Fork me on GitHub
#onyx
<
2016-09-28
>
zamaterian10:09:42

@aspra its probably because of aeron running out of shared mem .

aspra11:09:54

@zamaterian strange. we have given it 1G

lucasbradstreet11:09:41

How many nodes are you running on?

lucasbradstreet11:09:49

1G is generally enough

aspra11:09:59

10 nodes, 13 peers each

aspra11:09:12

too many peers?

lucasbradstreet11:09:30

Ah, so the reason it's not enough is that the shm requirements scale up with the number of nodes

lucasbradstreet11:09:51

Since it's essentially ring buffer space for the connections between the nodes

aspra11:09:04

Thats a bit inconvenient with autoscaling I suppose

lucasbradstreet11:09:12

I think we should include a description of how that scales

lucasbradstreet11:09:01

You’d be using the memory anyway, if it was in the JVM, but it’s certainly easier to just stick a largish -Xmx on the JVM and be done with it

aspra11:09:43

ok. So how much would you use for 10 nodes?

lucasbradstreet11:09:03

If you’re on low memory nodes with fast SSDs, you also have the option of just using disk space instead of shm memory.
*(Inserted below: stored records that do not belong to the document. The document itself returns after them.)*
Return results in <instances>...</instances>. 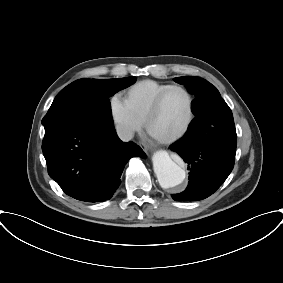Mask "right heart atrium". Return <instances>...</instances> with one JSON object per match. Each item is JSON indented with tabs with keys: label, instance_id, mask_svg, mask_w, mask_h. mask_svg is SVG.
<instances>
[{
	"label": "right heart atrium",
	"instance_id": "d8ad5b80",
	"mask_svg": "<svg viewBox=\"0 0 283 283\" xmlns=\"http://www.w3.org/2000/svg\"><path fill=\"white\" fill-rule=\"evenodd\" d=\"M109 110L112 122L119 137L130 140L135 133L139 132L142 123L133 115L123 98L114 95L109 101Z\"/></svg>",
	"mask_w": 283,
	"mask_h": 283
}]
</instances>
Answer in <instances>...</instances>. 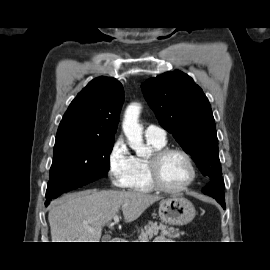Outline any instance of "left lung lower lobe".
Returning a JSON list of instances; mask_svg holds the SVG:
<instances>
[{
  "mask_svg": "<svg viewBox=\"0 0 270 270\" xmlns=\"http://www.w3.org/2000/svg\"><path fill=\"white\" fill-rule=\"evenodd\" d=\"M224 182L222 178H217L210 182L206 189L203 191L205 194L216 199L218 203L225 209V199H224Z\"/></svg>",
  "mask_w": 270,
  "mask_h": 270,
  "instance_id": "1",
  "label": "left lung lower lobe"
}]
</instances>
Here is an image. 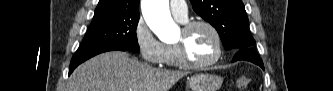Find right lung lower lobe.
Returning a JSON list of instances; mask_svg holds the SVG:
<instances>
[{"instance_id": "98d812e1", "label": "right lung lower lobe", "mask_w": 333, "mask_h": 91, "mask_svg": "<svg viewBox=\"0 0 333 91\" xmlns=\"http://www.w3.org/2000/svg\"><path fill=\"white\" fill-rule=\"evenodd\" d=\"M127 51V49L117 46H101V47H93V48H83L80 47L76 51L75 55L73 56L70 64L69 75L73 72V70L82 62L86 61L87 59L103 53L107 51Z\"/></svg>"}]
</instances>
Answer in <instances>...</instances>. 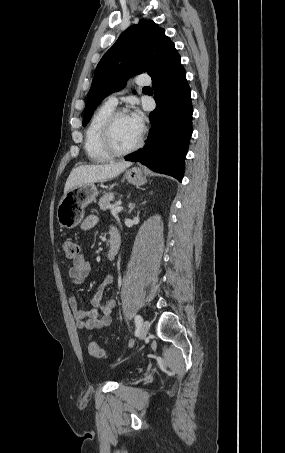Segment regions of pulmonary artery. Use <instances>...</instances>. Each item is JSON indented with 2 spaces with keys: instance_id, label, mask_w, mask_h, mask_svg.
I'll use <instances>...</instances> for the list:
<instances>
[{
  "instance_id": "1",
  "label": "pulmonary artery",
  "mask_w": 285,
  "mask_h": 453,
  "mask_svg": "<svg viewBox=\"0 0 285 453\" xmlns=\"http://www.w3.org/2000/svg\"><path fill=\"white\" fill-rule=\"evenodd\" d=\"M135 82L138 85H147L150 83V78L146 74H140L135 78ZM117 95V93H111L106 97L105 102L115 107L118 103Z\"/></svg>"
}]
</instances>
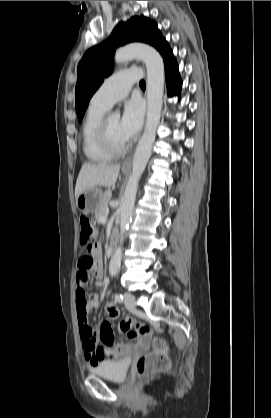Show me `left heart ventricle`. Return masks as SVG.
I'll list each match as a JSON object with an SVG mask.
<instances>
[{"label":"left heart ventricle","instance_id":"obj_1","mask_svg":"<svg viewBox=\"0 0 271 418\" xmlns=\"http://www.w3.org/2000/svg\"><path fill=\"white\" fill-rule=\"evenodd\" d=\"M109 130L112 136V139L116 143H124L125 140L120 131V119L118 117H110L109 119Z\"/></svg>","mask_w":271,"mask_h":418}]
</instances>
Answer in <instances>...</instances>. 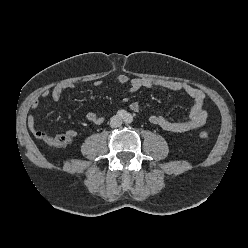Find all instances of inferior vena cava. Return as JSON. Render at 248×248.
Returning a JSON list of instances; mask_svg holds the SVG:
<instances>
[{"label":"inferior vena cava","instance_id":"1","mask_svg":"<svg viewBox=\"0 0 248 248\" xmlns=\"http://www.w3.org/2000/svg\"><path fill=\"white\" fill-rule=\"evenodd\" d=\"M121 124H122V120L119 117H117V116L111 117V119H110V126L111 127H113V128L120 127Z\"/></svg>","mask_w":248,"mask_h":248}]
</instances>
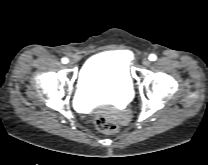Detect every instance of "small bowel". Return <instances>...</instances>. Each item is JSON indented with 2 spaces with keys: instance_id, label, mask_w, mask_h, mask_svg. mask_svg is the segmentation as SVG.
<instances>
[{
  "instance_id": "1",
  "label": "small bowel",
  "mask_w": 208,
  "mask_h": 165,
  "mask_svg": "<svg viewBox=\"0 0 208 165\" xmlns=\"http://www.w3.org/2000/svg\"><path fill=\"white\" fill-rule=\"evenodd\" d=\"M122 57H123V59H124V60H126V61H127V55H126V53H125V52H122Z\"/></svg>"
}]
</instances>
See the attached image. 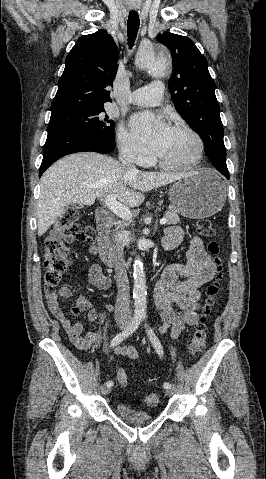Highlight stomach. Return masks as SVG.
I'll list each match as a JSON object with an SVG mask.
<instances>
[{"label":"stomach","instance_id":"1","mask_svg":"<svg viewBox=\"0 0 266 479\" xmlns=\"http://www.w3.org/2000/svg\"><path fill=\"white\" fill-rule=\"evenodd\" d=\"M173 209L190 219L217 213L226 199V186L211 169H200L179 179L169 191Z\"/></svg>","mask_w":266,"mask_h":479}]
</instances>
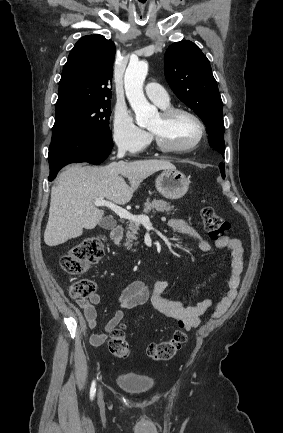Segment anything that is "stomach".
<instances>
[{
    "label": "stomach",
    "mask_w": 283,
    "mask_h": 433,
    "mask_svg": "<svg viewBox=\"0 0 283 433\" xmlns=\"http://www.w3.org/2000/svg\"><path fill=\"white\" fill-rule=\"evenodd\" d=\"M155 186L165 198L176 200V198H181L186 194L189 188V180L183 172L169 168V170H164L157 176Z\"/></svg>",
    "instance_id": "1"
}]
</instances>
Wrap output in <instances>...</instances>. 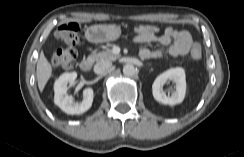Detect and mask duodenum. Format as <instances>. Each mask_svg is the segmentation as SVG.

It can hurt performance slightly, but would allow you to scale more easily.

lucasbradstreet11:09:13

Let me calculate it and get back to you. I need to reread the aeron docs

aspra11:09:29

ok I will have a look as well. thanks

lucasbradstreet11:09:48

as far as I can tell, it should be 3*term buffer length (16MB) = 48MB per connection, but that wouldn’t make sense because it should only be using about 500MB if every node connects to every other node

lucasbradstreet11:09:58

Ah, plus another copy for each publication on the other end

lucasbradstreet11:09:27

So you basically just hit the limit once you add some metadata

aspra11:09:34

ok thanks. Will double it an try again

lucasbradstreet11:09:38

You probably need an additional safety factor in case a peer gets rebooted and the old one isn't cleaned up yet

zamaterian11:09:55

@lucasbradstreet thx for your excellent explanation!

lucasbradstreet11:09:35

I’ll add it to the docs

zamaterian15:09:36

How do I detect if job has failed, from within a lifecycle function ? Currently its the after-task-stop lifecycle i’m using.

lucasbradstreet15:09:23

You can get at the replica via (:onyx.core/replica event), then (some #{(:onyx.core/job-id event} (:killed-jobs @replica))

lucasbradstreet15:09:54

However, we do actually have some more information that we should assoc into the event that we pass into after-task-stop. I might add it to the next version of Onyx that we are releasing ASAP if @michaeldrogalis is with me on it

zamaterian15:09:57

super nice, as usual the 🍺 is on me 🙂

lucasbradstreet15:09:25

:onyx.core/scheduler-event? It’ll only be added when the task is stopped, but I think that’s the only time you want it. It’ll use the value we’re already using for triggers

lucasbradstreet15:09:16

@michaeldrogalis when you have a moment, can we discuss version schemes?

michaeldrogalis15:09:26

Yeah, that's a good thing to add to the Event. And yes, give me 10.

zamaterian16:09:08

@lucasbradstreet btw : the solution with checking the killed-job for with the running job-id don’t work, since the job-id is not yet present in the killed-job list.

lucasbradstreet16:09:27

Ahh. Yes, ever since we switched to the peer-group-manager we update the peer’s replica after making the log call

lucasbradstreet16:09:22

No good reason to do that, so I will switch the order. You’ll have this new feature when we release anyway. Thanks for the heads up

lucasbradstreet19:09:36

@zamaterian I just released 0.9.11-alpha1, with the :onyx.core/scheduler-event addition if you would like to try it. Please note that we now enforce new tenancy-ids when you upgrade/downgrade onyx

michaeldrogalis19:09:31

learn-onyx has been upgraded, removing the challenge with :onyx/bulk?, replacing it with a new challenge for :onyx/batch-fn?

zamaterian19:09:55

How does enforcement of new tenancy-ids play in hand with rolling upgrades of peers ?

michaeldrogalis19:09:40

You only need a fresh tenancy ID if you change the Onyx version.

zamaterian19:09:23

thx 🙂 for the clarification

michaeldrogalis19:09:44

For sure. This is a good release, as @lucasbradstreet said, it will eliminate an entire class of errors that are encountered in the wild.